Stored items
┌────────

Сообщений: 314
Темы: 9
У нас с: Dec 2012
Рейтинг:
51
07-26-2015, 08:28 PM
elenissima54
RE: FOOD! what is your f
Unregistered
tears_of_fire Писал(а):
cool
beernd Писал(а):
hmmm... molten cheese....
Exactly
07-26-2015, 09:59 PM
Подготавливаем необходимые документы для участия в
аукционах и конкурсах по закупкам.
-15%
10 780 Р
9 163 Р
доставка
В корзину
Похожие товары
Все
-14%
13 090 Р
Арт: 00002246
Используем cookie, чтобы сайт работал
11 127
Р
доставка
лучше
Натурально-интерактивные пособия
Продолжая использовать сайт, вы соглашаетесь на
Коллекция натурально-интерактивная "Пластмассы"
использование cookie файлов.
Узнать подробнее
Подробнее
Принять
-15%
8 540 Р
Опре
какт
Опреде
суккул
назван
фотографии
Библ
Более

└────────
┌────────

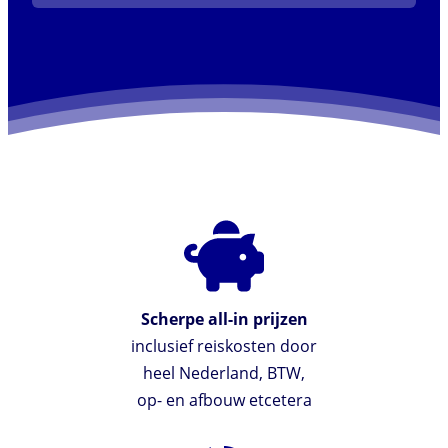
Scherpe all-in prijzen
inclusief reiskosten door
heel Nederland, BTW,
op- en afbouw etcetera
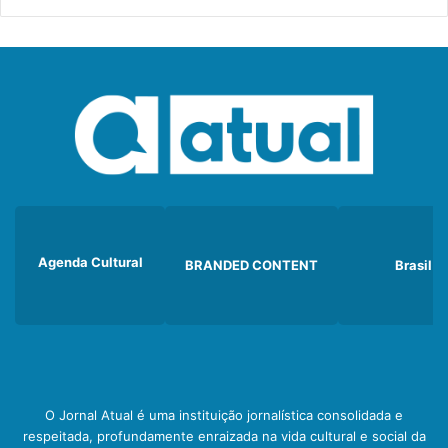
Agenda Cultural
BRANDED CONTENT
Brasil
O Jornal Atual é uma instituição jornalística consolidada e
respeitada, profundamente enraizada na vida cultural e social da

└────────

YOUR GOAL
Check each line above for the string "cookie", then copy the ones that have it.

RESPONSE BELOW
Используем cookie, чтобы сайт работал
использование cookie файлов.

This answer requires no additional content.